Research in the 1980s revealed how early attachment patterns persist in adulthood. Mary Main and colleagues devised an adult attachment interview (AAI) that asked parents to write down their attachment-related memories from early childhood and relate them to their life at the moment.12 Information elicited by the interview included which parent they felt closest to; what they did as a child for comfort when they were upset, hurt, or ill; what they remember about separations from their parents; and whether they ever felt rejected by their parents. They were asked to describe, among other factors, how they think their adult personality was affected by these experiences and how their relationship with their parents changed over the course of time. Last, they were asked to recall experiences—as a child and as an adult—of abuse by, or the death of, important figures.

Analysis of the AAI revealed four categories of adult response:

  • free (autonomous)
  • dismissive of early attachment
  • preoccupied with early attachment
  • disorganized

The research also showed a robust correlation—as high as 85% predictive—between an adult's assessment category and the attachment classification of his or her children. Findings from the AAI for an expectant parent can even predict the kind of attachment their child is likely to form with each of them!

Free (autonomous) These parents have clear insight into their past and successfully separated from their parents, yet are secure in their adult relationship and attachment to them. They will likely raise children with secure attachments to them. A related group comprises parents with "earned security"; in the face of significant difficulty and insecure attachment during their childhood, they have made sense of their family experiences and understand how those experiences affect their own role as parents. A parent who has earned security can offer as secure an attachment to a child as a parent who has had security of attachment from their own childhood.13

Dismissive of early attachment These adults have limited access to the details of their past or can make little sense of how their past influences the present. Attachment of this type may occur when a parent has been raised in an emotionally spare or unexpressive family environment—one that did not foster emotional sensitivity. It is characterized by insistence that he does not recall the details of early or even later family life experiences and by marked denial that relationships are important or that they have had a significant impact on his own development. Dismissive parents minimize the importance of attachment. Without self-reflection, they may disconnect emotionally from their child, which often leads to avoidant attachment.

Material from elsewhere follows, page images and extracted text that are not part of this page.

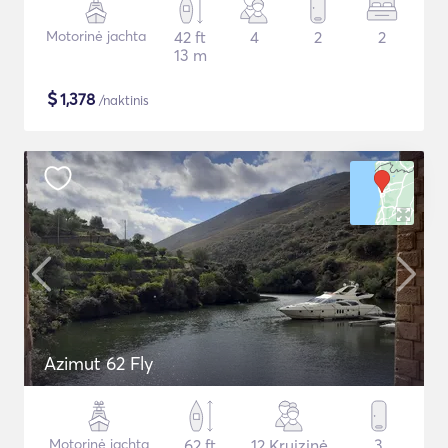
Motorinė jachta
42 ft
4
2
2
13 m
$
1,378
/naktinis
Azimut 62 Fly
Motorinė jachta
62 ft
12 Kruizinė
3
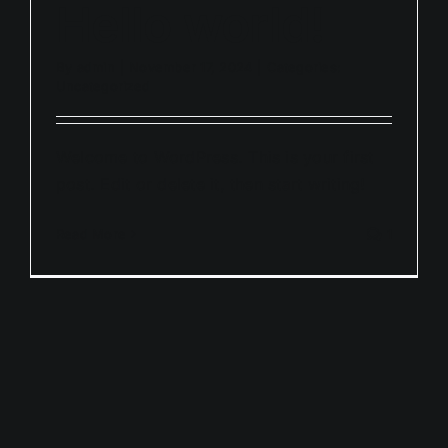
Hello world!
By
admin
|
November 17, 2024
|
Categories:
Uncategorized
Welcome to WordPress. This is your first
post. Edit or delete it, then start writing!
Read More
1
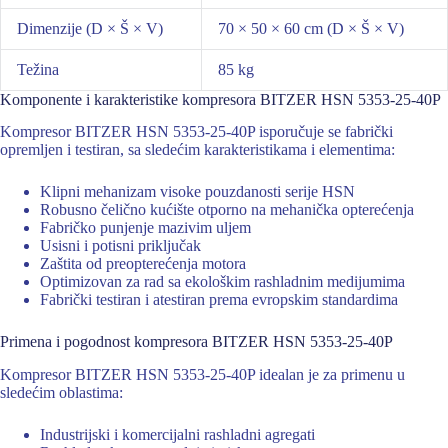
Dimenzije (D × Š × V)
70 × 50 × 60 cm (D × Š × V)
Težina
85 kg
Komponente i karakteristike kompresora BITZER HSN 5353-25-40P
Kompresor BITZER HSN 5353-25-40P isporučuje se fabrički
opremljen i testiran, sa sledećim karakteristikama i elementima:
Klipni mehanizam visoke pouzdanosti serije HSN
Robusno čelično kućište otporno na mehanička opterećenja
Fabričko punjenje mazivim uljem
Usisni i potisni priključak
Zaštita od preopterećenja motora
Optimizovan za rad sa ekološkim rashladnim medijumima
Fabrički testiran i atestiran prema evropskim standardima
Primena i pogodnost kompresora BITZER HSN 5353-25-40P
Kompresor BITZER HSN 5353-25-40P idealan je za primenu u
sledećim oblastima:
Industrijski i komercijalni rashladni agregati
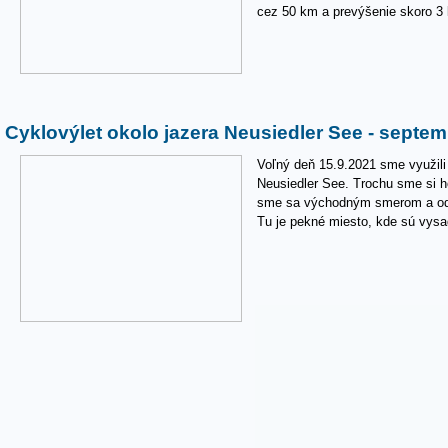
cez 50 km a prevýšenie skoro 3
Cyklovýlet okolo jazera Neusiedler See - septe
Voľný deň 15.9.2021 sme využili
Neusiedler See. Trochu sme si ho
sme sa východným smerom a od j
Tu je pekné miesto, kde sú vys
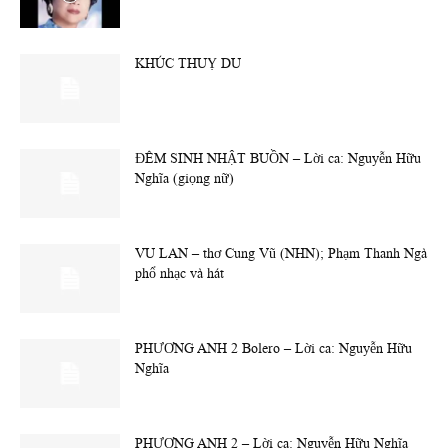
KHÚC THUỴ DU
ĐÊM SINH NHẬT BUỒN – Lời ca: Nguyễn Hữu
Nghĩa (giọng nữ)
VU LAN – thơ Cung Vũ (NHN); Phạm Thanh Ngà
phổ nhạc và hát
PHƯƠNG ANH 2 Bolero – Lời ca: Nguyễn Hữu
Nghĩa
PHƯƠNG ANH 2 – Lời ca: Nguyễn Hữu Nghĩa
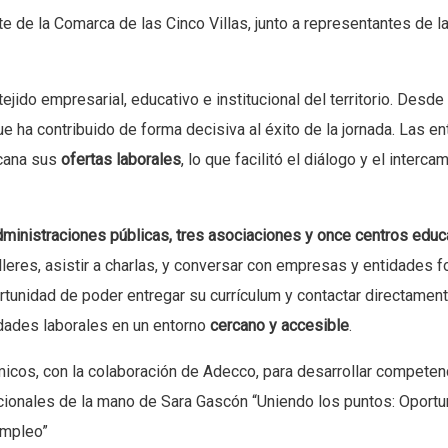
te de la Comarca de las Cinco Villas, junto a representantes de 
ejido empresarial, educativo e institucional del territorio. Desd
ue ha contribuido de forma decisiva al éxito de la jornada. Las e
rcana sus
ofertas laborales
, lo que facilitó el diálogo y el inter
dministraciones públicas, tres asociaciones y once centros educ
lleres, asistir a charlas, y conversar con empresas y entidades f
rtunidad de poder entregar su currículum y contactar directament
dades laborales en un entorno
cercano y accesible
.
micos, con la colaboración de Adecco, para desarrollar compete
cionales de la mano de Sara Gascón “Uniendo los puntos: Oportu
empleo”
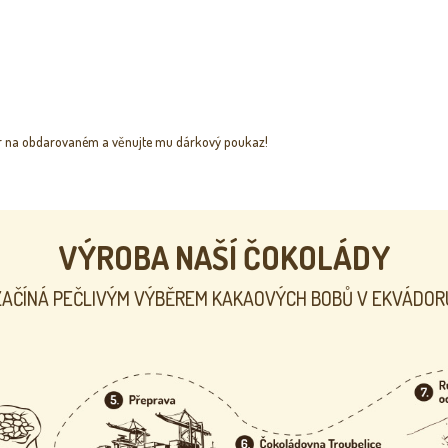
O
v
běr na obdarovaném a věnujte mu dárkový poukaz!
l
á
d
a
c
í
VÝROBA NAŠÍ ČOKOLÁDY
p
r
v
ZAČÍNÁ PEČLIVÝM VÝBĚREM KAKAOVÝCH BOBŮ V EKVÁDOR
k
y
v
ý
p
i
s
u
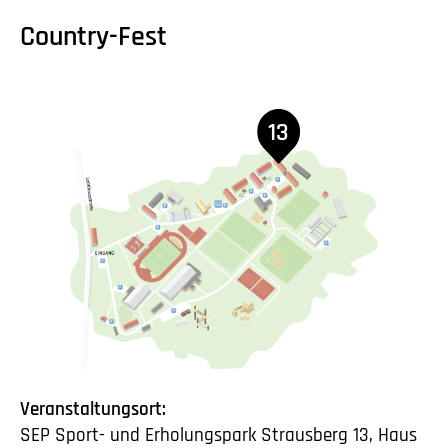
Country-Fest
13
Veranstaltungsort:
SEP Sport- und Erholungspark Strausberg 13, Haus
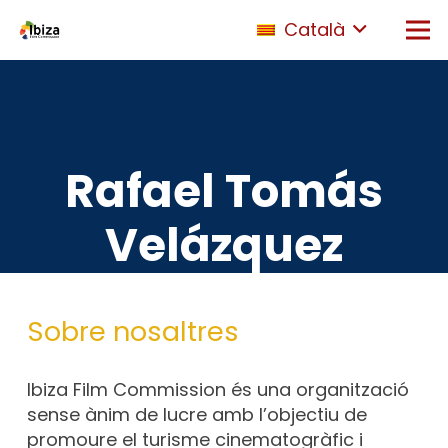
Català
Rafael Tomás
Velázquez
Sobre nosaltres
Ibiza Film Commission és una organització
sense ànim de lucre amb l’objectiu de
promoure el turisme cinematogràfic i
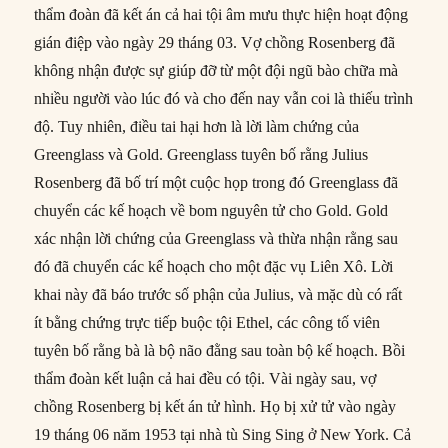
thẩm đoàn đã kết án cả hai tội âm mưu thực hiện hoạt động
gián điệp vào ngày 29 tháng 03. Vợ chồng Rosenberg đã
không nhận được sự giúp đỡ từ một đội ngũ bào chữa mà
nhiều người vào lúc đó và cho đến nay vẫn coi là thiếu trình
độ. Tuy nhiên, điều tai hại hơn là lời làm chứng của
Greenglass và Gold. Greenglass tuyên bố rằng Julius
Rosenberg đã bố trí một cuộc họp trong đó Greenglass đã
chuyển các kế hoạch về bom nguyên tử cho Gold. Gold
xác nhận lời chứng của Greenglass và thừa nhận rằng sau
đó đã chuyển các kế hoạch cho một đặc vụ Liên Xô. Lời
khai này đã báo trước số phận của Julius, và mặc dù có rất
ít bằng chứng trực tiếp buộc tội Ethel, các công tố viên
tuyên bố rằng bà là bộ não đằng sau toàn bộ kế hoạch. Bồi
thẩm đoàn kết luận cả hai đều có tội. Vài ngày sau, vợ
chồng Rosenberg bị kết án tử hình. Họ bị xử tử vào ngày
19 tháng 06 năm 1953 tại nhà tù Sing Sing ở New York. Cả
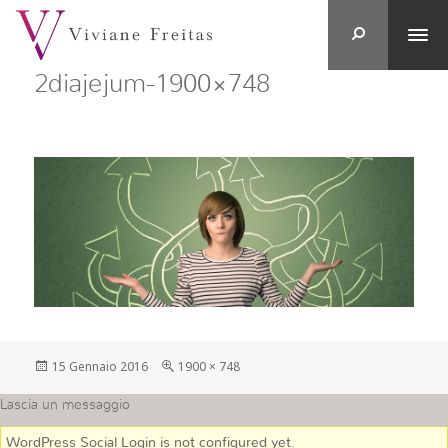
2diajejum-1900×748
Postato
Full
15 Gennaio 2016
1900 × 748
su
size
Lascia un messaggio
WordPress Social Login is not configured yet
.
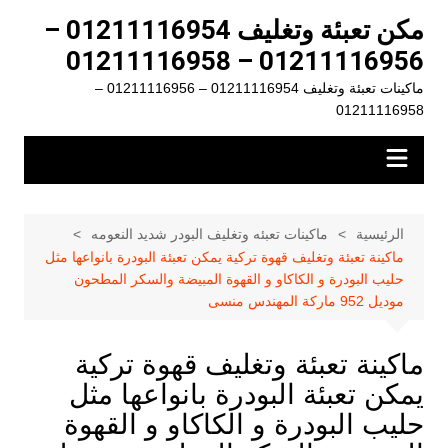
لتجاوز
مكن تعبئة وتغليف 01211116954 –
لى
01211116956 – 01211116958
لمحتوى
ماكينات تعبئة وتغليف 01211116954 – 01211116956 –
01211116958
الرئيسية
ماكينات تعبئه وتغليف البودر شديد النعومه
ماكينة تعبئة وتغليف قهوة تركية يمكن تعبئة البودرة بانواعها مثل
حليب البودرة و الكاكاو و القهوة المبيضة والسكر المطحون
موديل 952 ماركة المهندس منسى
ماكينة تعبئة وتغليف قهوة تركية
يمكن تعبئة البودرة بانواعها مثل
حليب البودرة و الكاكاو و القهوة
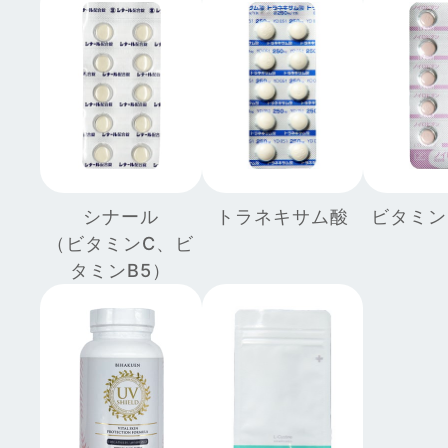
シナール
トラネキサム酸
ビタミン
（ビタミンC、ビ
タミンB5）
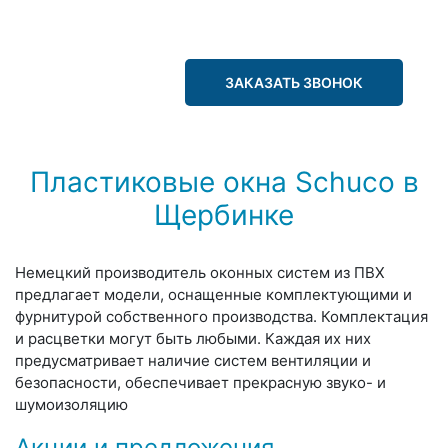
ЗАКАЗАТЬ ЗВОНОК
Пластиковые окна Schuco в
Щербинке
Немецкий производитель оконных систем из ПВХ
предлагает модели, оснащенные комплектующими и
фурнитурой собственного производства. Комплектация
и расцветки могут быть любыми. Каждая их них
предусматривает наличие систем вентиляции и
безопасности, обеспечивает прекрасную звуко- и
шумоизоляцию
Акции и предложения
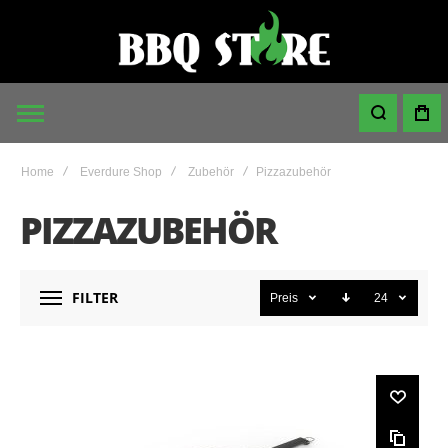
Home
Everdure Shop
Zubehör
Pizzazubehör
PIZZAZUBEHÖR
FILTER
Preis
24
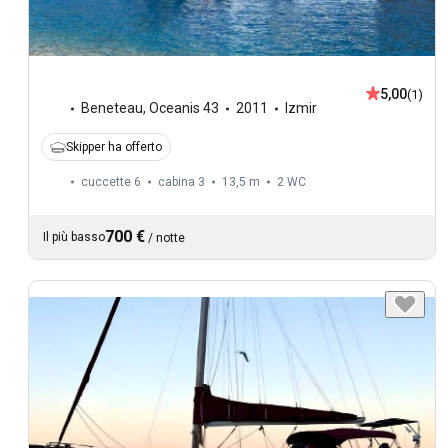
5,00
(1)
Beneteau
,
Oceanis 43
2011
Izmir
Skipper ha offerto
cuccette 6
cabina 3
13,5 m
2
WC
700 €
Il più basso
/
notte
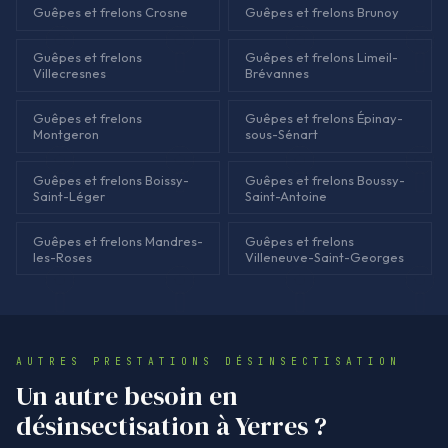
Guêpes et frelons Crosne
Guêpes et frelons Brunoy
Guêpes et frelons
Guêpes et frelons Limeil-
Villecresnes
Brévannes
Guêpes et frelons
Guêpes et frelons Épinay-
Montgeron
sous-Sénart
Guêpes et frelons Boissy-
Guêpes et frelons Boussy-
Saint-Léger
Saint-Antoine
Guêpes et frelons Mandres-
Guêpes et frelons
les-Roses
Villeneuve-Saint-Georges
AUTRES PRESTATIONS DÉSINSECTISATION
Un autre besoin en
désinsectisation à Yerres ?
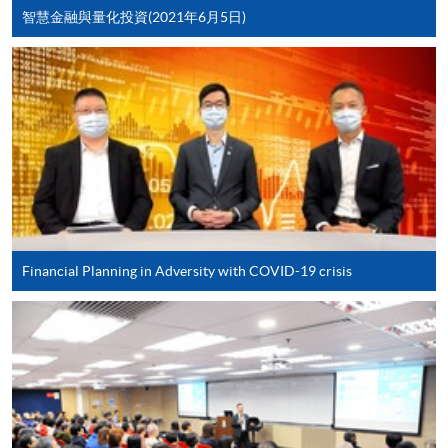
[
下載報名表SF26
]
智慧金融與量化投資(2021年6月5日)
申請學歷頒授及專業課程可能需要其他資料，報名
表可向報名中心或有關課程負責人索取。填妥申請
表格後，請連同報名費/學費以及所需證明文件親
往報名中心或以郵遞方式遞交。
報讀同一學歷頒授課程內其他單元
​學院為學歷頒授課程特設「註冊及學費通知」，適
Financial Planning in Adversity with COVID-19 crisis
用於一般學歷頒授課程。
課程負責人會為學員送上「註冊及學費通知」
(「通知」)，請填妥有關「通知」，並親往報名中
心或以郵遞方式，遞交「通知」及繳交所需費用。
有關繳費詳情，請參閱
付款方法
。如對報名程序有任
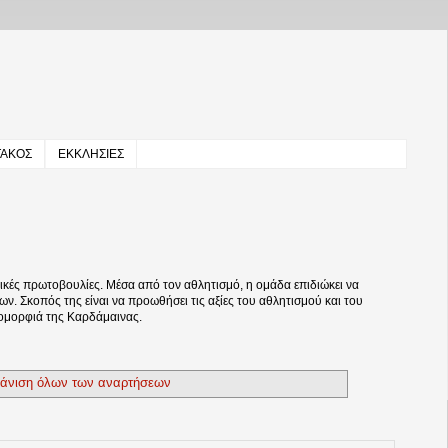
ΤΑΚΟΣ
ΕΚΚΛΗΣΙΕΣ
κές πρωτοβουλίες. Μέσα από τον αθλητισμό, η ομάδα επιδιώκει να
ων. Σκοπός της είναι να προωθήσει τις αξίες του αθλητισμού και του
 ομορφιά της Καρδάμαινας.
άνιση όλων των αναρτήσεων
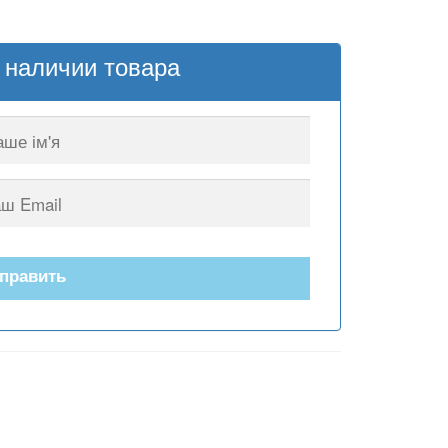
на:
380 грн..
 наличии товара
править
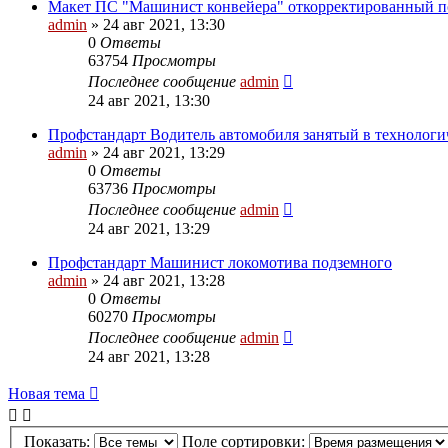
Макет ПС "Машинист конвейера" откорректированный по
admin
» 24 авг 2021, 13:30
0
Ответы
63754
Просмотры
Последнее сообщение
admin
24 авг 2021, 13:30
Профстандарт Водитель автомобиля занятый в технологи
admin
» 24 авг 2021, 13:29
0
Ответы
63736
Просмотры
Последнее сообщение
admin
24 авг 2021, 13:29
Профстандарт Машинист локомотива подземного
admin
» 24 авг 2021, 13:28
0
Ответы
60270
Просмотры
Последнее сообщение
admin
24 авг 2021, 13:28
Новая тема
Показать:
Поле сортировки:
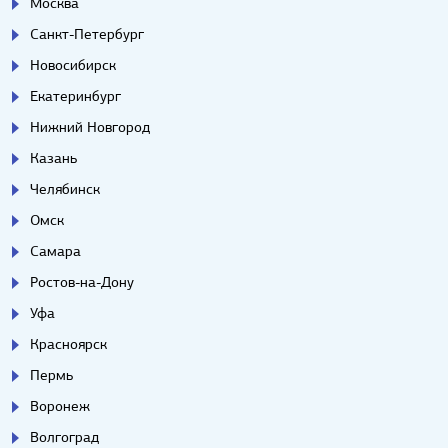
Москва
Санкт-Петербург
Новосибирск
Екатеринбург
Нижний Новгород
Казань
Челябинск
Омск
Самара
Ростов-на-Дону
Уфа
Красноярск
Пермь
Воронеж
Волгоград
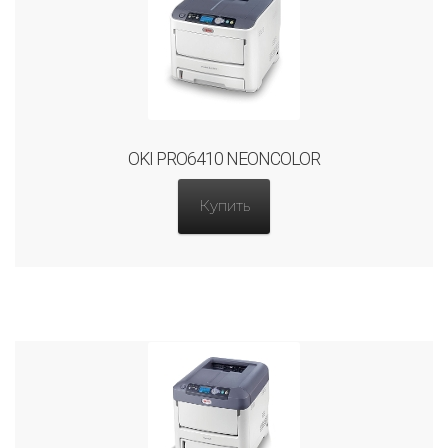
OKI PRO6410 NEONCOLOR
Купить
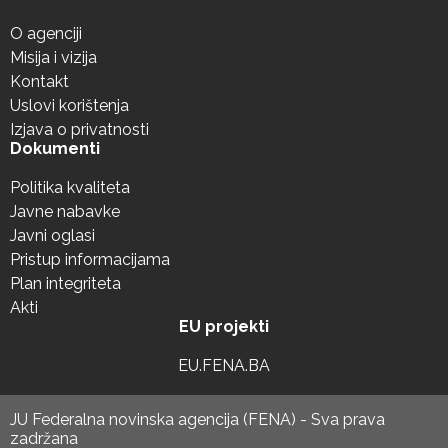
O agenciji
Misija i vizija
Kontakt
Uslovi korištenja
Izjava o privatnosti
Dokumenti
Politika kvaliteta
Javne nabavke
Javni oglasi
Pristup informacijama
Plan integriteta
Akti
EU projekti
EU.FENA.BA
JU Federalna novinska agencija (FENA) - Sva prava
zadržana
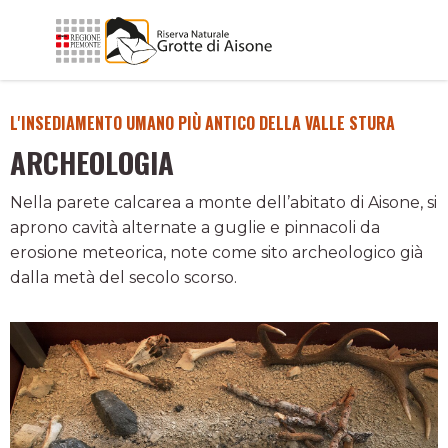
L'INSEDIAMENTO UMANO PIÙ ANTICO DELLA VALLE STURA
ARCHEOLOGIA
Nella parete calcarea a monte dell’abitato di Aisone, si
aprono cavità alternate a guglie e pinnacoli da
erosione meteorica, note come sito archeologico già
dalla metà del secolo scorso.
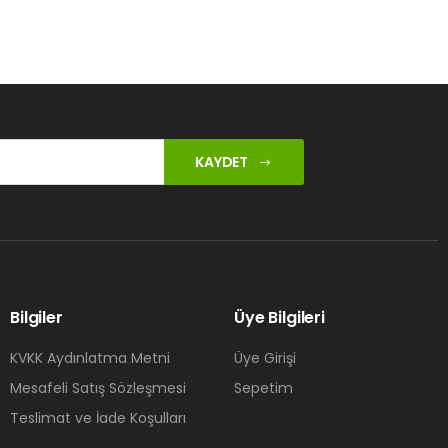
KAYDET
Bilgiler
Üye Bilgileri
KVKK Aydınlatma Metni
Üye Girişi
Mesafeli Satış Sözleşmesi
Sepetim
Teslimat ve İade Koşulları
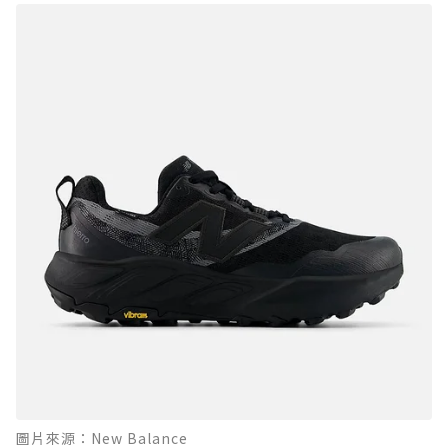
圖片來源：New Balance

Preoccupied with their own early attachment These parents have past issues that interfere with their response to questions on the AAI. Example: A father asked about his relationship with his mother and his early memories responded that she always favored his brother—and that even last week she was treating him "unfairly." Preoccupations with recurrent themes held over from one's own upbringing often impinge on current functioning and may impair the capacity to have a warm, caring relationship with a child. When negotiating bedtime, setting limits, or dealing with an autonomy-seeking toddler or adolescent, the parent's background can intrude on perceptions of how to respond to the child's wants, and is likely to create ambivalent attachment of that child to that parent.

Disorganized with unresolved trauma or loss Parents who suffered a significant trauma or loss when they were growing up and that remains unresolved are more likely to raise their child with disorganized attachment. Even well-intentioned parents in this category, who clearly love their child, can behave in a way that is terrifying for that child. Unresolved, overwhelming experiences from the past intrude unpredictably on a parent's state of mind, leaving her less attuned to a child's needs, less empathic, and less flexible and self-aware.14

A child can become severely stressed or even terrified when a parent is in a troubled state of mind. Example: A mother reacts with extreme anxiety when her child has a minor illness. She becomes upset, indulges in outbursts at home, and makes frequent telephone calls and repeated office visits to the pediatrician—despite clear information and reassurance. In her case, it is revealed that her beloved grandparent died at home after a brief respiratory illness and that she witnessed depression in her mother subsequently. Disorganized attachment in a child is often preventable, however, because unresolved trauma and grief are treatable.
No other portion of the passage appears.